TO DO:
Will you write out the data exactly, excluding every picture?

(Page-level text extractions)
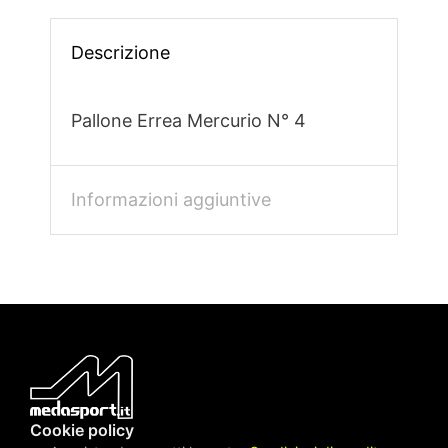
Descrizione
Pallone Errea Mercurio N° 4
Informazioni aggiuntive
Cookie policy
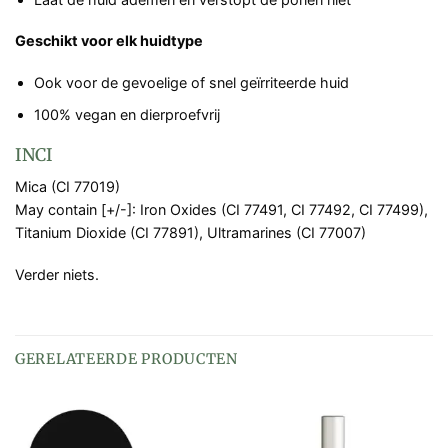
Geschikt voor elk huidtype
Ook voor de gevoelige of snel geïrriteerde huid
100% vegan en dierproefvrij
INCI
Mica (CI 77019)
May contain [+/-]: Iron Oxides (CI 77491, CI 77492, CI 77499),
Titanium Dioxide (CI 77891), Ultramarines (CI 77007)
Verder niets.
GERELATEERDE PRODUCTEN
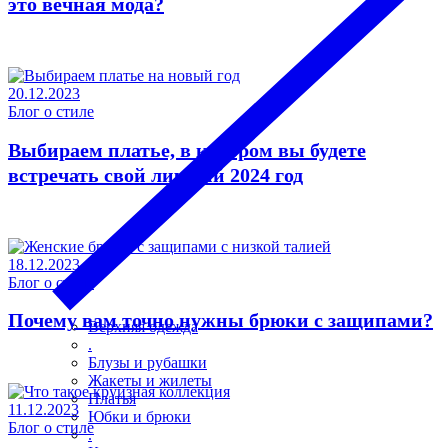
это вечная мода?
20.12.2023
Блог о стиле
Выбираем платье, в котором вы будете
встречать свой личный 2024 год
18.12.2023
Блог о стиле
Почему вам точно нужны брюки с защипами?
Верхняя одежда
.
Блузы и рубашки
Жакеты и жилеты
Платья
11.12.2023
Юбки и брюки
Блог о стиле
.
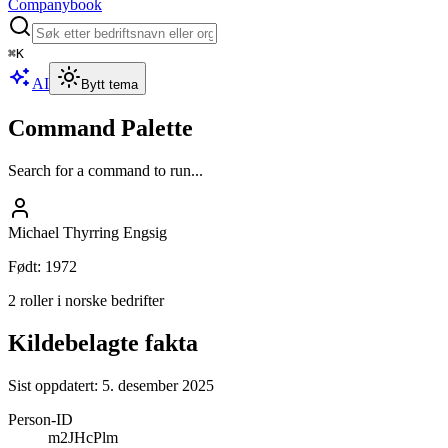
Companybook
⌘
K
AI
Bytt tema
Command Palette
Search for a command to run...
Michael Thyrring Engsig
Født
:
1972
2 roller i norske bedrifter
Kildebelagte fakta
Sist oppdatert:
5. desember 2025
Person-ID
m2JHcPlm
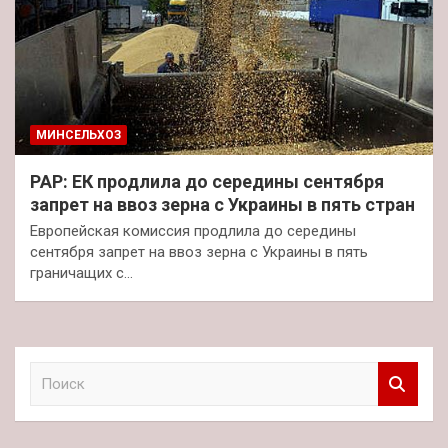
МИНСЕЛЬХОЗ
PAP: ЕК продлила до середины сентября
запрет на ввоз зерна с Украины в пять стран
Европейская комиссия продлила до середины
сентября запрет на ввоз зерна с Украины в пять
граничащих с…
П
о
и
с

RESPONSE FOR THIS EXERCISE:
Descrizione
Pallone Errea Mercurio N° 4
Informazioni aggiuntive
Cookie policy
Geschikt voor elk huidtype
Ook voor de gevoelige of snel geïrriteerde huid
100% vegan en dierproefvrij
INCI
Mica (CI 77019)
May contain [+/-]: Iron Oxides (CI 77491, CI 77492, CI 77499),
Titanium Dioxide (CI 77891), Ultramarines (CI 77007)
Verder niets.
GERELATEERDE PRODUCTEN
это вечная мода?
20.12.2023
Блог о стиле
Выбираем платье, в котором вы будете
встречать свой личный 2024 год
18.12.2023
Блог о стиле
Почему вам точно нужны брюки с защипами?
Верхняя одежда
.
Блузы и рубашки
Жакеты и жилеты
Платья
11.12.2023
Юбки и брюки
Блог о стиле
.
Companybook
⌘
K
AI
Bytt tema
Command Palette
Search for a command to run...
Michael Thyrring Engsig
Født
:
1972
2 roller i norske bedrifter
Kildebelagte fakta
Sist oppdatert:
5. desember 2025
Person-ID
m2JHcPlm
МИНСЕЛЬХОЗ
PAP: ЕК продлила до середины сентября
запрет на ввоз зерна с Украины в пять стран
Европейская комиссия продлила до середины
сентября запрет на ввоз зерна с Украины в пять
граничащих с…
П
о
и
с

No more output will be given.